Portland R&B Singer Blossom Asked a Stranger for Weed. She Ended Up Co-Owning a Farm.

Sanctuary Farms now feeds about 100 BIPOC Portlanders with free and reduced-price produce boxes each week.

Blossom. IMAGE: Ashley Walt.

Keisha Chiddick didn’t plan to become the co-owner of a farm. She just hoped to find some weed.

On a Saturday night last February, Chiddick, better known as Portland soul singer Blossom, was at Doug Fir to check out L.A. violinist Sudan Archives, whom she befriended at Pickathon last summer. While looking for cannabis for her fellow musician, Chiddick saw a stranger in the crowd who looked as if he could help.

“I saw Alex in the audience dancing like the hippie he is,” she says. “I don’t ever ask anybody for things like that, just because some people might be offended, but he looked like such a wholesome person.”

Not only did he have weed to share, Alex VanOutryve turned out to be the owner of Sanctuary Farms in Dallas, Ore., and happened to be looking for someone to run a radical food justice CSA focused on giving free and reduced-price produce to BIPOC Portlanders.

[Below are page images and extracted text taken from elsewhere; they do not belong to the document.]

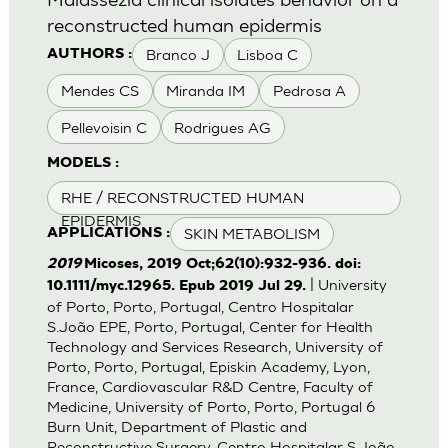
reconstructed human epidermis
Branco J
Lisboa C
AUTHORS :
Mendes CS
Miranda IM
Pedrosa A
Pellevoisin C
Rodrigues AG
MODELS :
RHE / RECONSTRUCTED HUMAN
EPIDERMIS
SKIN METABOLISM
APPLICATIONS :
2019
Micoses, 2019 Oct;62(10):932-936. doi:
| University
10.1111/myc.12965. Epub 2019 Jul 29.
of Porto, Porto, Portugal, Centro Hospitalar
S.João EPE, Porto, Portugal, Center for Health
Technology and Services Research, University of
Porto, Porto, Portugal, Episkin Academy, Lyon,
France, Cardiovascular R&D Centre, Faculty of
Medicine, University of Porto, Porto, Portugal 6
Burn Unit, Department of Plastic and
Reconstructive Surgery, Centro Hospitalar S.João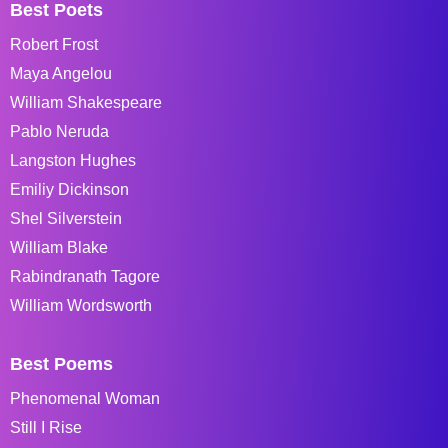
Best Poets
Robert Frost
Maya Angelou
William Shakespeare
Pablo Neruda
Langston Hughes
Emiliy Dickinson
Shel Silverstein
William Blake
Rabindranath Tagore
William Wordsworth
Best Poems
Phenomenal Woman
Still I Rise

Though Chiddick had never worked in agriculture before, she turned out to be a perfect fit. She had gained practice connecting with communities through food at her family’s Caribbean restaurant in Washington, and her upbringing in Trinidad and Tobago also influenced her views on food justice.

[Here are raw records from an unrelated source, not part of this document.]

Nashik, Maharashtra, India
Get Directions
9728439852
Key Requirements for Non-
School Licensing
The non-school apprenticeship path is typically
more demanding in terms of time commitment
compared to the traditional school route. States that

“I grew up in a Third World country,” she says. “I know that poor people aren’t sad people, and they’re not poor in the way they feel life and the ways they want to help each other.”   

Only a few months after Chiddick took over as co-operations manager with Andrea Celeste, Sanctuary Farms now feeds about 100 Portlanders, only 35 of whom are paying CSA members. Along with the free and reduced-price produce boxes that Sanctuary gives out to BIPOC Portlanders each week, Sanctuary donates produce to other food justice organizations, including Crisis Kitchen.

Sanctuary is currently building a walk-up outpost in the Eastside Industrial District, and hopes to raise enough donations to hire more Black farmers and start educational programs. But for now, the weekly produce deliveries are the most fulfilling part of Chiddick’s work.

“I love to give gifts, and that is what it is,” she says. “You feel like you’re giving them a gift because of the way they react to it, and it’s such a natural and normal thing that people should have access to.”